Recomienda aprovechar negocios

Alejandro Werner recomendó a los empresarios aprovechar el entorno internacional de liquidez y bajas tasas, así como de desaceleración en Europa y otras economías de AL para continuar con el proceso de internacionalización, en un contexto benéfico para los corporativos mexicanos.

“Ya lo hemos visto con empresas yendo a Europa, a España, o América Latina e incluso en Estados Unidos, creo que esas oportunidades van a seguir y de manera prudente pueden presentar una buena oportunidad para nuestras empresas, no sólo de aprovechar las oportunidades locales, sino las que se presenten fuera”.

Asimismo recomendó seguir aprovechando la bonanza de los mercados internacionales de capitales para alargar plazos y bajar costos de sus deudas.

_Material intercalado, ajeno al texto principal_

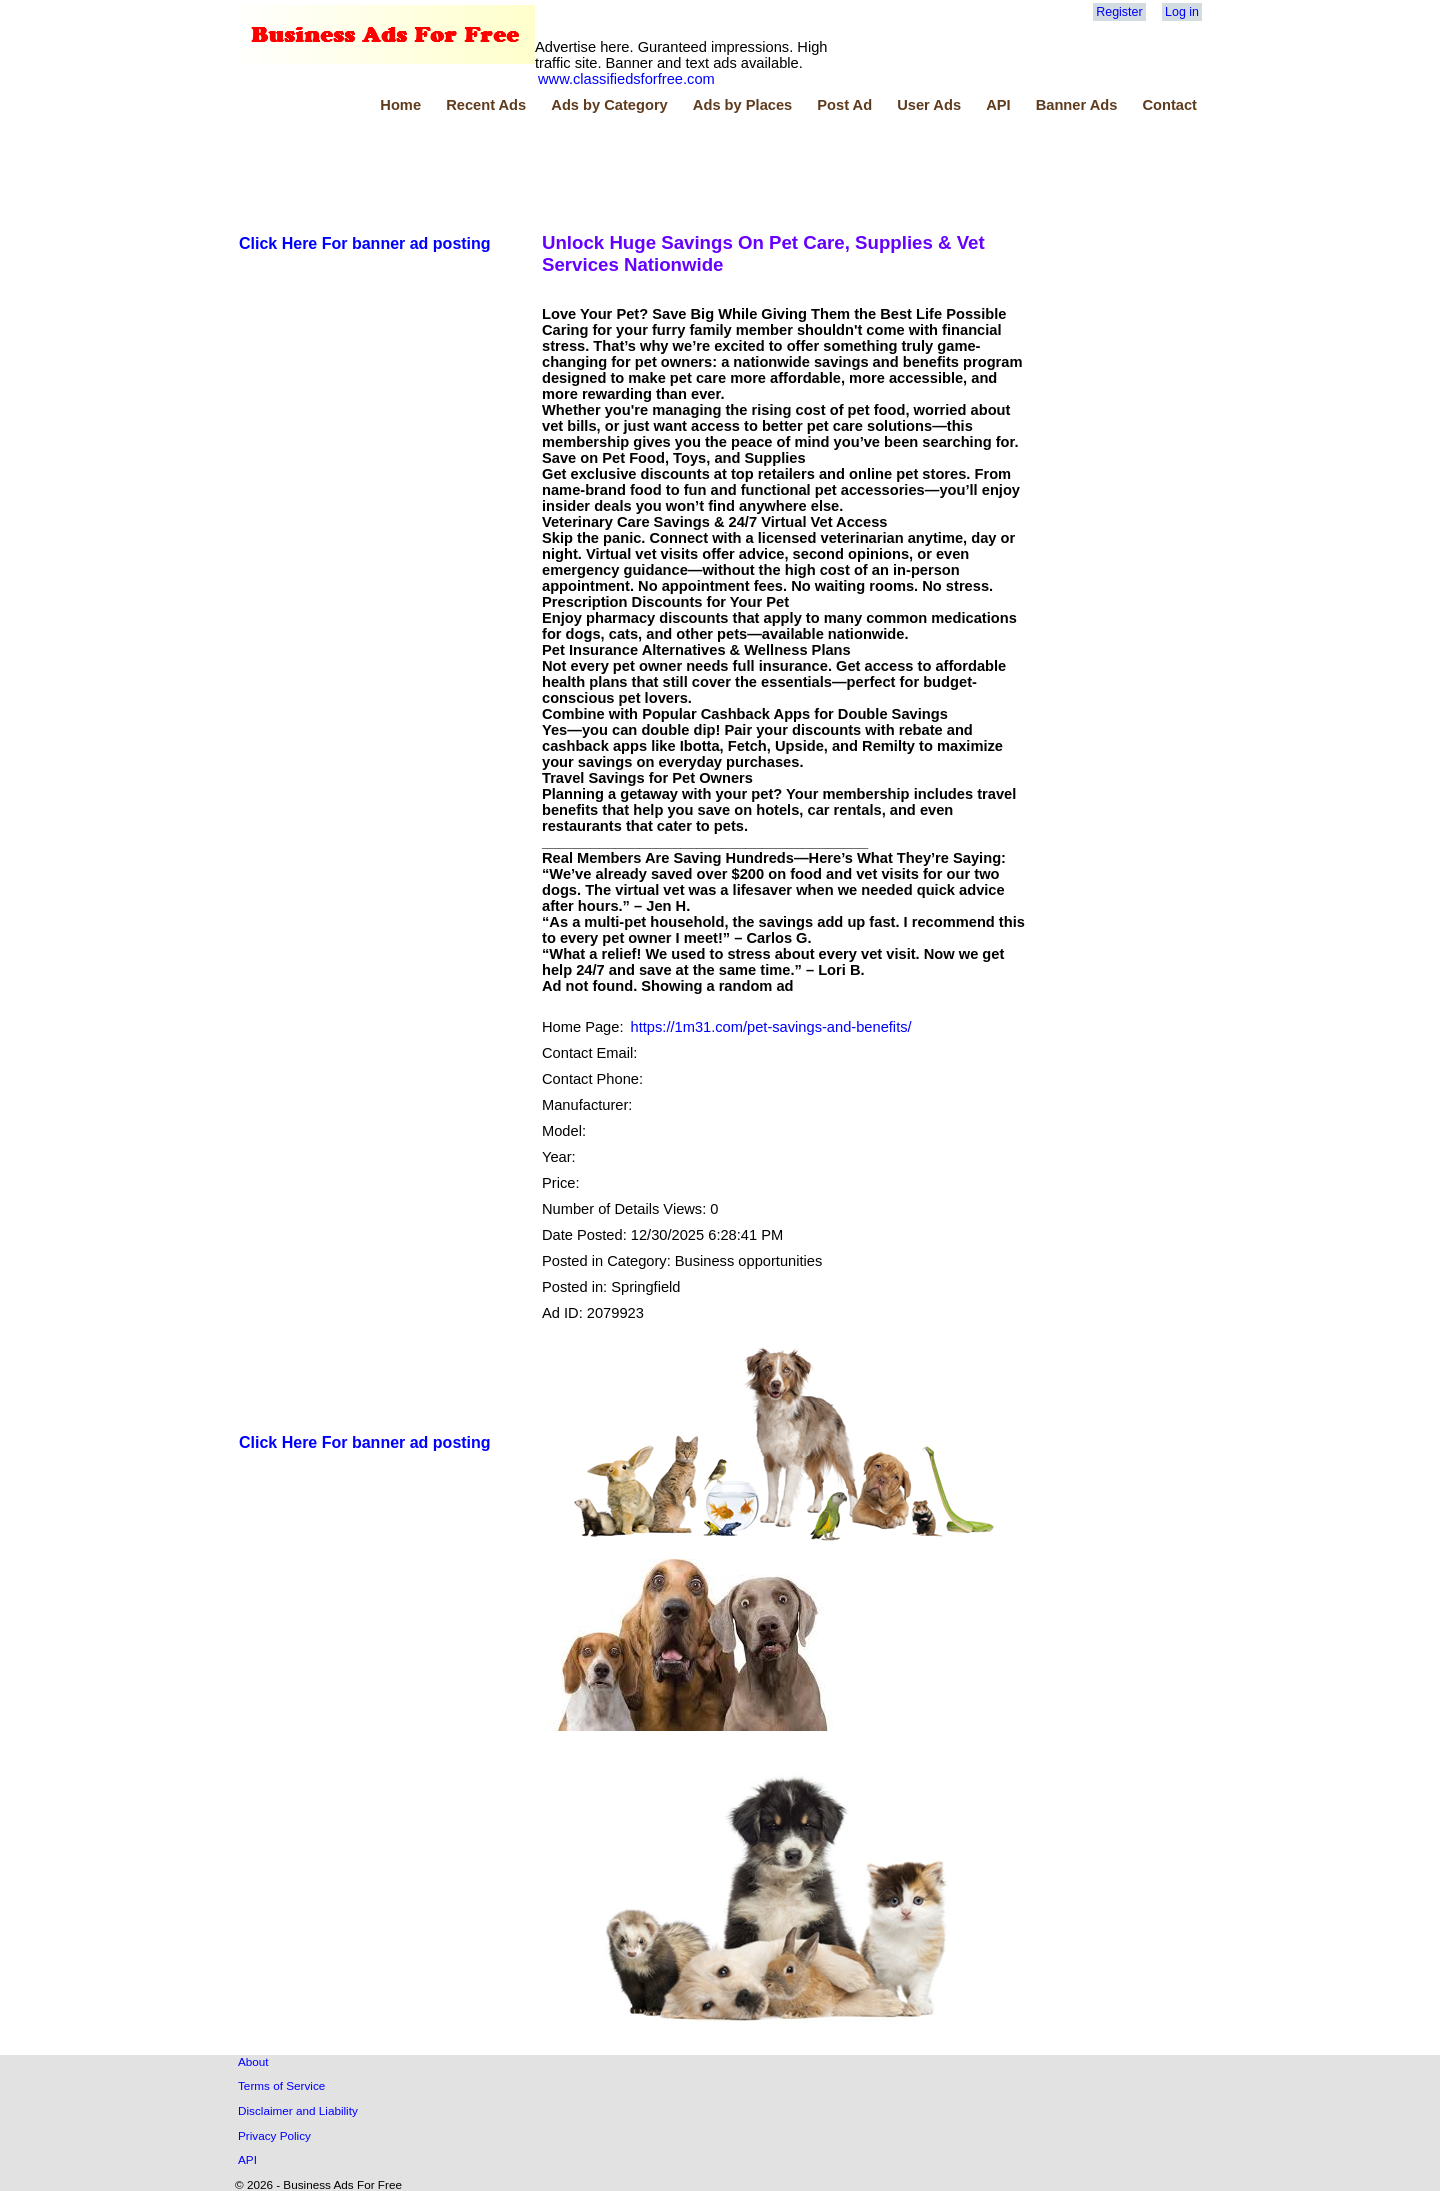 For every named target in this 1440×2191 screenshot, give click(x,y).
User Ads (929, 105)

Recomendó a los empresarios que tienen ciertos desbalances de monedas, entre activos y pasivos, por ejemplo de empresas que se endeudaron en dólares y no generan dólares, pues tratar de cerrar esos desbalances, porque obviamente en un entorno donde puede haber volatilidad en los mercados internacionales, eso puede generar costos importantes.

“Deben seguir aprovechando la bonanza de los mercados internacionales para alargar plazos y bajar costos y yo también diría, estar muy atentos a lo que pueda pasar en el mundo, porque en este contexto en el que todavía Europa está creciendo poco y donde los grandes temas de sobreendeudamiento en el sector corporativo no se han resuelto totalmente.”

El resto de América Latina, desacelerándose y probablemente con ajustes cambiarios importantes, puede ser una oportunidad como ya la han tomado varias empresas.